Watch Dogs was teased at E3 last year, and further revealed at Sony’s PS4 event in February. This E3, the live gameplay demo only furthered the need to see and play more of this game. Set in the near future, it’s an open-world action game, with tactical stealth mixed in as well. Our protagonist is Aiden Pearce, who uses his smartphone to hack into any system in Chicago to spy on its inhabitants. Controlling security cameras, power grids, cellphones, data banks — everything — players will use his hacking abilities to control the city, identifying targets and eliminating them, using the city as his weapon. As well as guns, of course. It looked beautiful in the early gameplay demo, with slick visuals, a fluid UI and an excellent premise. Watch Dogs is definitely one to watch. (Sorry.) (PS3, PS4, Xbox One, Xbox 360, PC, Wii U)

The Division

The newest game in the Tom Clancy franchise, The Division is an open-world, online, multiplayer, third-person shooter. Set in a fictional New York, in which an unnamed pathogen has infected the world’s population, players take control of members of an elite, anonymous group of individuals trained to maintain order in society should those in command fall. As New York succumbs to the viris, basic services fail and the city descends into chaos. This is the world of The Division, with players teaming up with friends to safeguard the city from inhabitants and other players. The gameplay left us wanting more, and with an entire New York City to explore and rescue, it should really demonstrate the power of the next-gen consoles. (Xbox One, PS4)

Thief

Don’t call it a sequel, or a prequel. Call it a reboot, a whole new game. That’s what Eidos told us during our presentation of the game, and it’s a compelling argument. Taking the essence of what made the original games so great, but updating it to fit in a world filled with Assassin’s Creed and Dishonored, Thief is shaping up to be a pretty incredible game.
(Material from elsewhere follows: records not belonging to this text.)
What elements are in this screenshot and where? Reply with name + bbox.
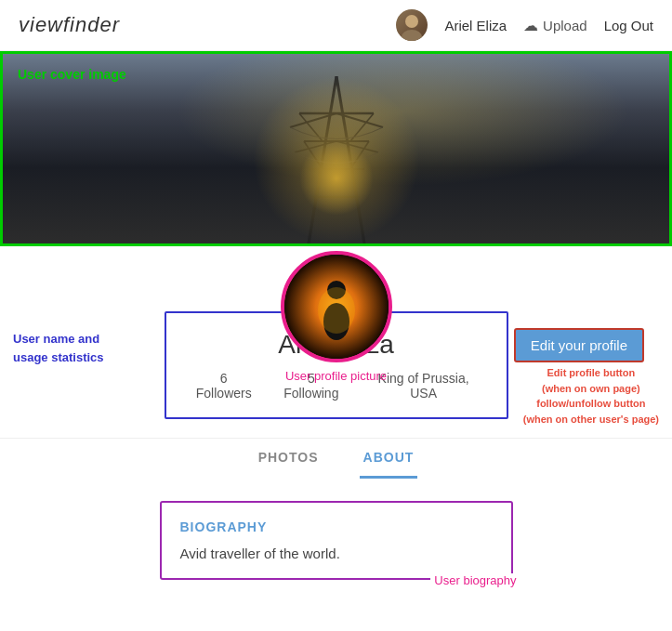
svg-point-1 (402, 30, 422, 41)
biography-section: BIOGRAPHY Avid traveller of the world. U… (160, 501, 513, 580)
profile-section: User profile picture User name and usage… (0, 311, 672, 419)
avatar-wrapper: User profile picture (281, 251, 392, 362)
navbar: viewfinder Ariel Eliza ☁ Upload Log Out (0, 0, 672, 51)
tab-photos[interactable]: PHOTOS (255, 439, 323, 479)
logout-button[interactable]: Log Out (604, 18, 653, 33)
tabs-bar: PHOTOS ABOUT (0, 438, 672, 479)
cover-image (3, 54, 669, 243)
username-annotation: User name and usage statistics (13, 330, 104, 366)
navbar-left: viewfinder (19, 13, 120, 37)
followers-stat: 6 Followers (194, 371, 254, 401)
avatar-label: User profile picture (285, 369, 387, 383)
biography-label: User biography (430, 573, 520, 587)
profile-avatar[interactable] (281, 251, 392, 362)
app-logo: viewfinder (19, 13, 120, 37)
tab-about[interactable]: ABOUT (360, 439, 418, 479)
biography-text: Avid traveller of the world. (180, 546, 493, 561)
upload-icon: ☁ (523, 17, 538, 34)
biography-title: BIOGRAPHY (180, 519, 493, 534)
avatar[interactable] (396, 9, 428, 41)
svg-point-20 (318, 287, 355, 334)
followers-count: 6 (220, 371, 228, 386)
cover-image-container: User cover image (0, 51, 672, 246)
edit-profile-note: Edit profile button (when on own page) f… (523, 365, 659, 427)
upload-button[interactable]: ☁ Upload (523, 17, 587, 34)
navbar-username: Ariel Eliza (444, 18, 507, 33)
cover-label: User cover image (18, 67, 126, 82)
edit-profile-button[interactable]: Edit your profile (514, 328, 644, 362)
navbar-right: Ariel Eliza ☁ Upload Log Out (396, 9, 653, 41)
svg-point-0 (405, 15, 418, 28)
We viewed pre-alpha gameplay footage, and the game aready looks crisp, fluid and rather pretty — despite its muted color palette and predominantly dark settings. With open gameplay that allows users to make their own choices, Thief should prove a great game to old fans and new alike. (PC, Xbox One, PS4)

The Crew

The Crew demonstrates the power that the next gen has to affect every genre. Taking the open-world racing concept of Test Drive Unlimited, the attention to detail of Gran Turismo and the arcade fun of Burnout, The Crew follows players as they work to infiltrate a criminal organization, working their way through various scenarios and races as they try to become the best team of drivers — or crew — in the city. With detailed multiplayer, that includes a simple jump-in/jump-out system and a map that encompasses not a city or a state, but the whole of the USA, The Crew will feature off-roading, drifting, racing and takedown missions, as well as a ridiculously deep customization engine that allows the player to strip the car to the chassis and rebuild as needed for a specific event. It looked incredible in motion, and we can’t wait for more. (PC, PS4, Xbox One)

Ryse: Son of Rome

Exclusive to Xbox One, Ryse puts the player in Roman times, taking the place of a soldier who, after watching the murder of his family, joins the army to exact revenge. Ryse is all about bloody, visceral action, with a deep fighting mechanic that allows players to level up, unlocking better exectutions and quick-time elements to exact pain upon your foes. On top of that, it also blends RTS elements by letting players command infantry in battle as they hack and slash their way through the enemy, by shouting orders at the Xbox’s Kinect sensor. It should offer an interesting view into a bloody period of history. (Xbox One)

Murdered: Soul Suspect

What’s the hardest crime to solve? Try your own murder. That’s the task that Murdered: Soul Suspect assigns players, with its protagonist – Salem, Mass., detective Ronan O’Connor – murdered by an unknown criminal. Finding himself trapped between worlds as a ghost, he must work to solve his own murder case. Possessing civilians and reading their minds, or directing their thoughts, scanning scenes, interacting with the supernatural elements that arise in Salem, all in a day’s work as Ronan continues his investigation — and that’s what is so refreshing about Murdered, it’s a game about investigating. By stripping back to a simple gameplay dynamic, the developers have crafted something truly unique in a world of me-too shooters. Murdered could well be one of the last great hurrahs of the current generation before the Xbox One and PS4 swoop in and steal the limelight. (Xbox 360, PC, PS3)

Mirror’s Edge 2

Developer DICE has remained quiet on actual details for Mirror’s Edge 2, but has stated that it will be more open world and more action oriented than its predecessor. Whether it’s a sequel or a fresh story also remains to be seen, but it certainly looks like Faith Connors from the original game in the teaser trailer. We loved Mirror’s Edge, which was a flawed but brilliant game, with some of the nicest visuals of this generation. If DICE can smooth over the cracks in the original, and bring the level of detail the trailer suggests, Mirror’s Edge 2, or whatever DICE eventually names it, could be something truly spectacular.

Kingdom Hearts 3

After so many remixes and offshoots, Kingdom Hearts is finally getting a proper, numerically accurate sequel. Fans of the series rejoice, as it looked incredible in the brief teaser we were treated to on the show floor, with the story slated to follow Sora as he attempts to halt Master Xenahort from remaking the xi blade to open Kingdom Hearts, all while trying to save Terra’s, Aqua’s and Ventus’s souls. It recieved a great response when Sony debuted the trailer during its press conference, and the activity at Square Enix’s booth suggests that hype for the return of Kingdom Hearts is only going to increase. We can’t wait to play it. (PlayStation 4, Xbox One)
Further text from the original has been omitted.